GAIRE René [GAIRE Edmond, René] [Pseudonyme : Pierre GENTIL]

Par Roger Martin

Né 9 février 1897 à Saint-Dié (Vosges), mort par défenestration le 18 mars 1943 à l’hôpital Marmottan à Paris (XVIIe arr.) ; cheminot ; syndicaliste et militant communiste ; volontaire en Espagne républicaine ; résistant, responsable militaire FTPF de l’interrégion 22.

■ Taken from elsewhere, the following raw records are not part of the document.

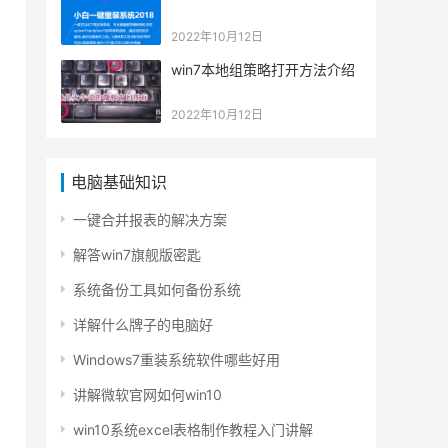
2022年10月12日
win7本地组策略打开方法介绍
2022年10月12日
电脑基础知识
一键合并报表的解决方案
解答win7旗舰版密匙
系统备份工具如何备份系统
详解什么牌子的电脑好
Windows7重装系统软件哪些好用
讲解微软官网如何win10
win10系统excel表格制作教程入门讲解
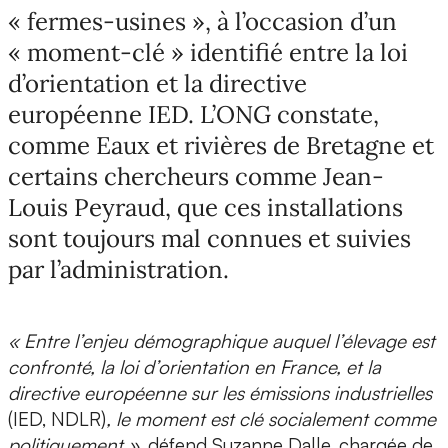
« fermes-usines », à l’occasion d’un
« moment-clé » identifié entre la loi
d’orientation et la directive
européenne IED. L’ONG constate,
comme Eaux et rivières de Bretagne et
certains chercheurs comme Jean-
Louis Peyraud, que ces installations
sont toujours mal connues et suivies
par l’administration.
« Entre l’enjeu démographique auquel l’élevage est
confronté, la loi d’orientation en France, et la
directive européenne sur les émissions industrielles
(IED, NDLR)
, le moment est clé socialement comme
politiquement »
, défend Suzanne Dalle, chargée de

Fils d’un tisseur, René Gaire fut d’abord cheminot à Tours (Indre-et-Loire) et milita dans l’Union des syndicats d’Indre-et-Loire.
Révoqué après la grève de 1920, il vint résider à Deyvillers, près d’Épinal (Vosges), et exerça la profession de marchand forain. Il rejoignit immédiatement les rangs de la fédération des Vosges du Parti communiste.
En 1934, il était secrétaire de la cellule d’Épinal. Il lutta avec énergie pour le Front populaire, participant aux meetings de l’époque comme secrétaire de rayon du PCF, et fut candidat aux élections législatives dans la circonscription d’Épinal en 1936.
Pendant onze mois, René Gaire fut commissaire aux Brigades internationales en Espagne. Arrêté comme communiste après la mise hors-la-loi du Parti communiste en 1939, il fut successivement enfermé, durant la guerre puis le début de l’Occupation, à la prison de la Loge-Blanche à Épinal, puis à Clairvaux, enfin à Compiègne, d’où il s’évada en juin 1942. Il réussit à gagner Paris où, sous le nom de Pierre Gentil, il devint l’un des dirigeants des équipes de sabotage avec le grade de capitaine FTP.
Lors de son arrestation le 12 mars 1943 à Dreux, il était membre du triangle de direction des FTP de l’interrégion 22 qui regroupait les départements de l’Oise, la Somme, la Seine-Inférieure, l’Eure, l’Eure-et-Loir et le Calvados. Il était le militaire, Paul le politique et Jack (Daniel Démaret) le technique. Il fut arrêté alors qu’il se rendait chez Marguerite Pohier-Boyeldieu, 55 rue Saint-Jean à Dreux qui assurait la liaison entre le comité militaire national et le comité militaire de l’interrégion. Elle avait été arrêtée le 7 mars, une souricière avait été tendue à son domicile où le 9 mars fut arrêté Albert Gueusquin, responsable national du service F.
Édouard Gaire avait sur lui les rapports des actions des FTP qui vinrent compléter ceux saisis chez Marguerite Pohier-Boyeldieu. Il avait aussi une lettre de Denis lui demandant de moins se rendre dans l’Oise et de se méfier d’une militante « suspectée par les cadres ».
Il fut emmené au local du 12 de la rue de Bassano à Paris (XVIe arr.) (Première brigade de la police). Durant cinq jours consécutifs, il fut soumis à un interrogatoire brutal accompagné de tortures. Il reconnut son activité de militant mais refusa de donner des noms. Le 18 mars, alors qu’il était convoqué pour un nouvel interrogatoire, il eut peur de céder à la souffrance et, bousculant son gardien, réussit à se jeter par une fenêtre du couloir. Il fut transporté mourant à l’hôpital Marmottan, où il expira en arrivant. Il fut d’abord inhumé au cimetière de Saint-Ouen, puis sa dépouille fut transférée au cimetière de Deyvillers en février 1948.
Tous les documents de la police le prénomment René, Édouard. Ce sont les prénoms qui figurent dans son dossier à Caen. Il y a bien aussi dans ce dossier deux dates de décès : le 18 mars rue Bassano à Paris et le 20 mars à 16 h 19 rue d’Armaille dans le XVIIe arrondissement.

Pour citer cet article :
http://maitron-en-ligne.univ-paris1.fr/spip.php?article4097, notice GAIRE René [GAIRE Edmond, René] [Pseudonyme : Pierre GENTIL] par Roger Martin, version mise en ligne le 30 juin 2008, dernière modification le 23 novembre 2018.

Par Roger Martin

SOURCES : Arch. Dép. Vosges, 13 M 80. – DAVCC, Caen. – Le Travailleur vosgien, 6 janvier 1934 et 7 juin 1936. – Les Vosges nouvelles, 15 avril 1945 et 2 février 1948. – État civil, Saint-Dié : la mention marginale donne comme date de mort le 20 mars 1943, mais ce peut-être la date de déclaration ; il est dit marié mais sans date ni précision. – Notes Jean-Pierre Besse.